» **REQUIRED ACTION**
Exclude all pictures. Then restate, word for word, the entries from the first line through the line that contains "علفتراش دوشی کوله پشتی MAX چمن زن اصلی".

═════ GIVEN RECORDS

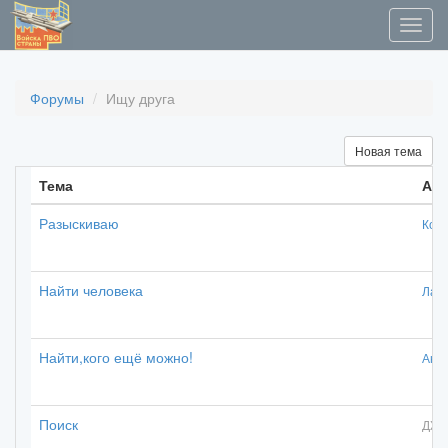
Форумы
Ищу друга
Новая тема
Тема
Ав
Разыскиваю
Коз
Найти человека
Лама
Найти,кого ещё можно!
Анд
Поиск
ДЖ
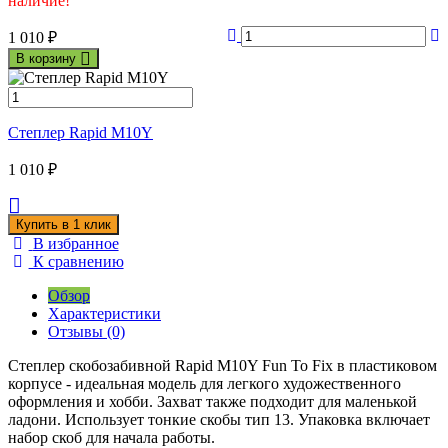
наличие!
1 010
₽
В корзину
Степлер Rapid M10Y
1 010
₽
В избранное
К сравнению
Обзор
Характеристики
Отзывы (0)
Степлер скобозабивной Rapid M10Y Fun To Fix в пластиковом
корпусе - идеальная модель для легкого художественного
оформления и хобби. Захват также подходит для маленькой
ладони. Использует тонкие скобы тип 13. Упаковка включает
набор скоб для начала работы.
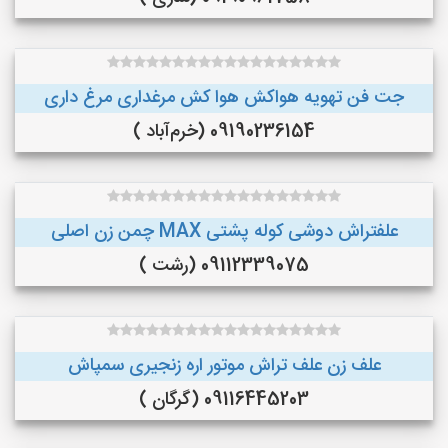
جت فن تهویه هواکش هوا کش مرغداری مرغ داری
09190236154 (خرم‌آباد )
علفتراش دوشی کوله پشتی MAX چمن زن اصلی
09112339075 (رشت )
علف زن علف تراش موتور اره زنجیری سمپاش
09116445203 (گرگان )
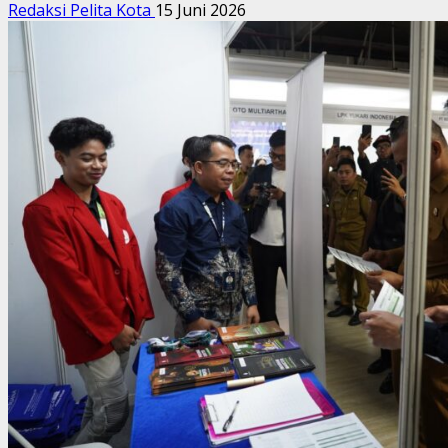
Redaksi Pelita Kota
15 Juni 2026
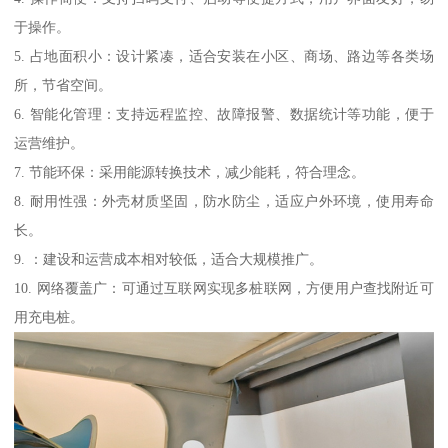
于操作。
5. 占地面积小：设计紧凑，适合安装在小区、商场、路边等各类场
所，节省空间。
6. 智能化管理：支持远程监控、故障报警、数据统计等功能，便于
运营维护。
7. 节能环保：采用能源转换技术，减少能耗，符合理念。
8. 耐用性强：外壳材质坚固，防水防尘，适应户外环境，使用寿命
长。
9. ：建设和运营成本相对较低，适合大规模推广。
10. 网络覆盖广：可通过互联网实现多桩联网，方便用户查找附近可
用充电桩。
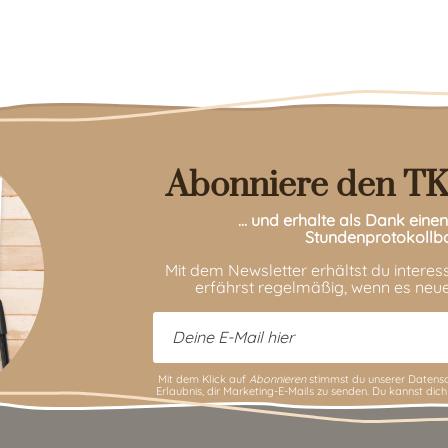
Abonniere den TK
… und erhalte als Dank ein
Stundenprotokollb
Mit dem Newsletter erhältst du intere
erfährst regelmäßig, wenn es neue
Mit dem Klick auf
Abonnieren
stimmst du unserer
Datensc
Erlaubnis, dir Marketing-E-Mails zu senden. Du kannst dich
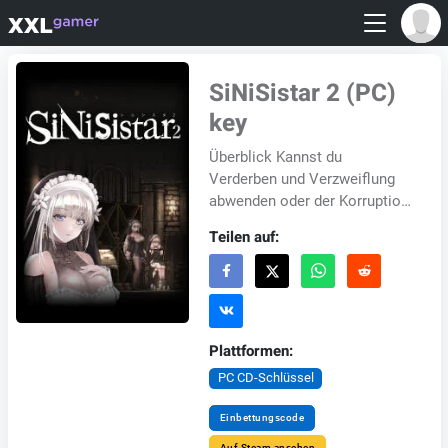
SiNiSistar 2 (PC)
key
Überblick Kannst du
Verderben und Verzweiflung
abwenden oder der Korruption
zum Opfer fallen? Betritt eine
Teilen auf:
prachtvolle Welt in
detailreicher Pixelgraf...
Plattformen:
PC CD-Schlüssel
Einbettungscode
Auf Steam ansehen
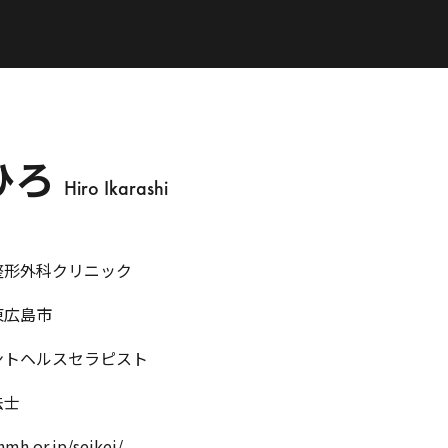
ひろ
Hiro Ikarashi
整形外科クリニック
東広島市
ントヘルスセラピスト
法士
hmh.or.jp/seikei/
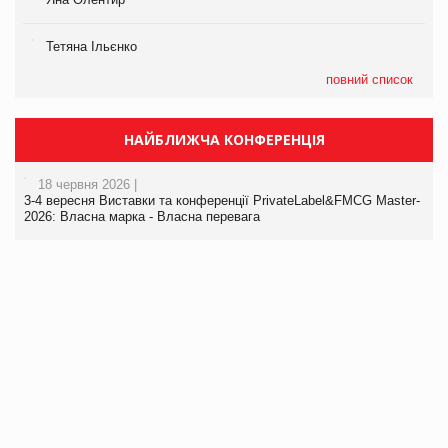
Тетяна Ільєнко
повний список
НАЙБЛИЖЧА КОНФЕРЕНЦІЯ
18 червня 2026 |
3-4 вересня Виставки та конференції PrivateLabel&FMCG Master-
2026: Власна марка - Власна перевага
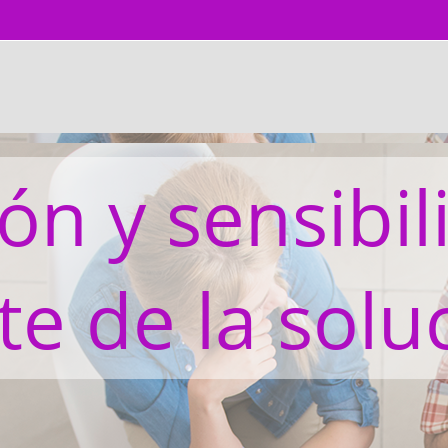
ón y sensibil
te de la solu
Bloques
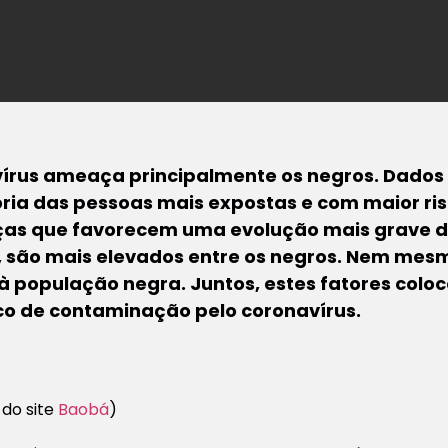
írus ameaça principalmente os negros. Dados 
ia das pessoas mais expostas e com maior ri
nças que favorecem uma evolução mais grave 
, são mais elevados entre os negros. Nem me
 população negra. Juntos, estes fatores coloc
co de contaminação pelo coronavírus.
 do site
Baobá
)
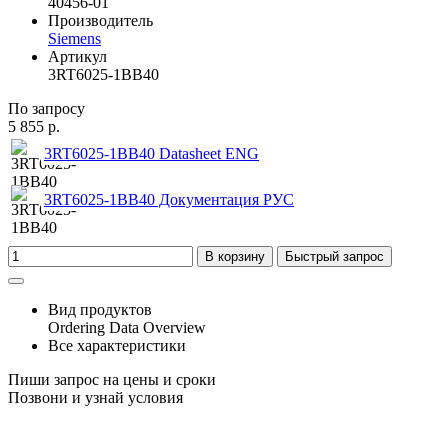
40456-01
Производитель
Siemens
Артикул
3RT6025-1BB40
По запросу
5 855 р.
3RT6025-1BB40 Datasheet ENG
3RT6025-1BB40 Документация РУС
В корзину
Быстрый запрос
Вид продуктов
Ordering Data Overview
Все характеристики
Пиши запрос на цены и сроки
Позвони и узнай условия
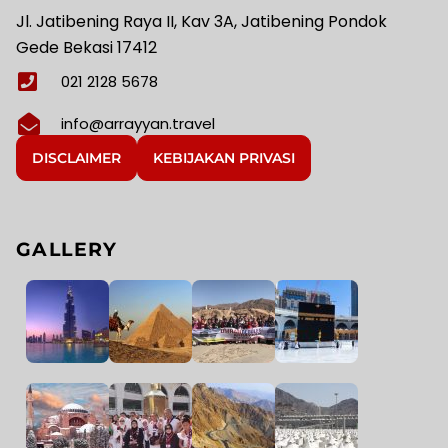
Jl. Jatibening Raya II, Kav 3A, Jatibening Pondok
Gede Bekasi 17412
021 2128 5678
info@arrayyan.travel
DISCLAIMER
KEBIJAKAN PRIVASI
GALLERY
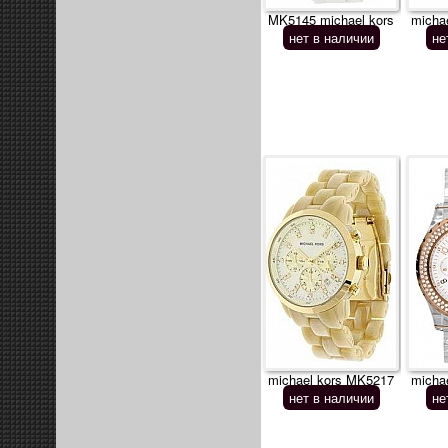
MK5145 michael kors
micha
нет в наличии
не
michael kors MK5217
micha
нет в наличии
не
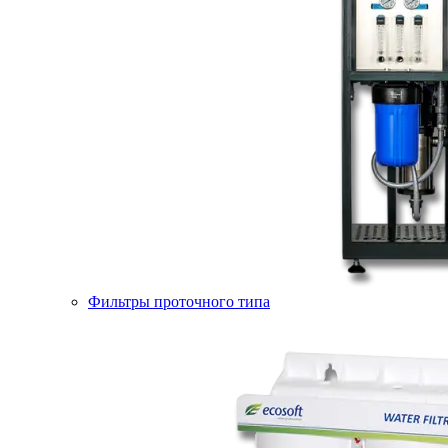
Фильтры проточного типа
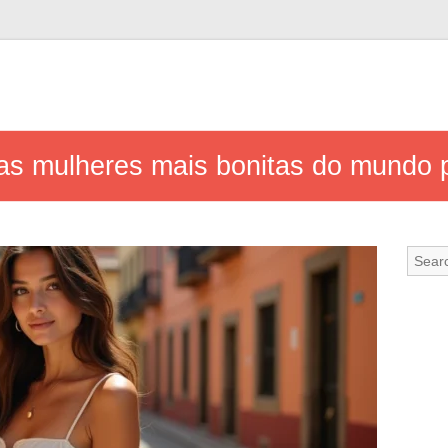
as mulheres mais bonitas do mundo 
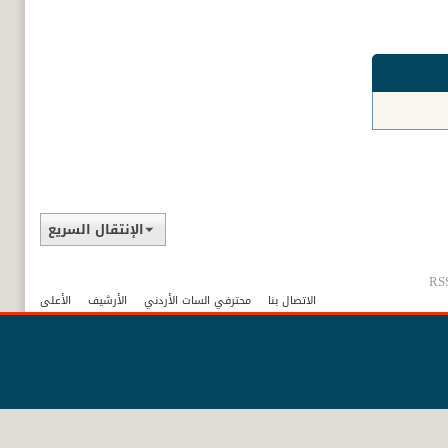
الإنتقال السريع
RSS
الاتصال بنا
محترفي السات الأردني
الأرشيف
الأعلى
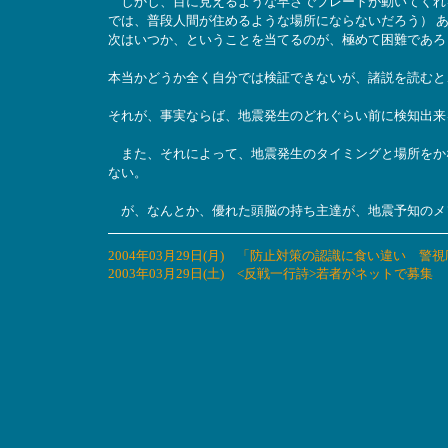
しかし、目に見えるような早さでプレートが動いてくれ
では、普段人間が住めるような場所にならないだろう） 
次はいつか、ということを当てるのが、極めて困難であろ
本当かどうか全く自分では検証できないが、諸説を読むと
それが、事実ならば、地震発生のどれぐらい前に検知出来
また、それによって、地震発生のタイミングと場所をか
ない。
が、なんとか、優れた頭脳の持ち主達が、地震予知のメ
2004年03月29日(月) 「防止対策の認識に食い違い
2003年03月29日(土) <反戦一行詩>若者がネットで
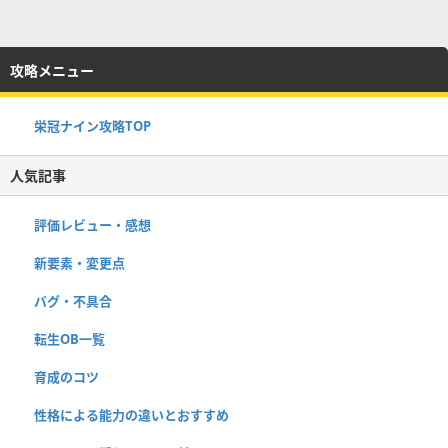
攻略メニュー
栄冠ナイン攻略TOP
人気記事
評価レビュー・感想
新要素・変更点
バグ・不具合
転生OB一覧
育成のコツ
性格による能力の違いとおすすめ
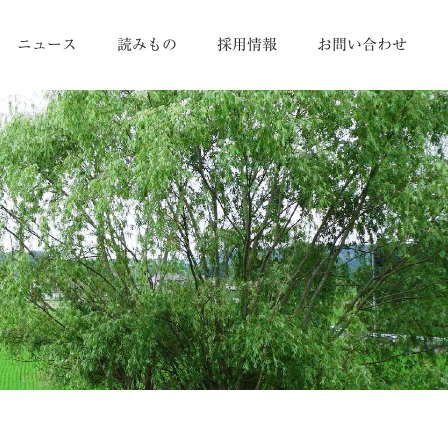
ニュース
読みもの
採用情報
お問い合わせ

══════════

» **SOLUTION FOR THIS TASK**
Форумы
Ищу друга
Новая тема
Тема
Ав
Разыскиваю
Коз
Найти человека
Лама
Найти,кого ещё можно!
Анд
Поиск
ДЖ
наличие!
1 010
₽
В корзину
Степлер Rapid M10Y
1 010
₽
В избранное
К сравнению
Обзор
Характеристики
Отзывы (0)
Степлер скобозабивной Rapid M10Y Fun To Fix в пластиковом
корпусе - идеальная модель для легкого художественного
оформления и хобби. Захват также подходит для маленькой
ладони. Использует тонкие скобы тип 13. Упаковка включает
набор скоб для начала работы.
جت فن تهویه هواکش هوا کش مرغداری مرغ داری
09190236154 (خرم‌آباد )
علفتراش دوشی کوله پشتی MAX چمن زن اصلی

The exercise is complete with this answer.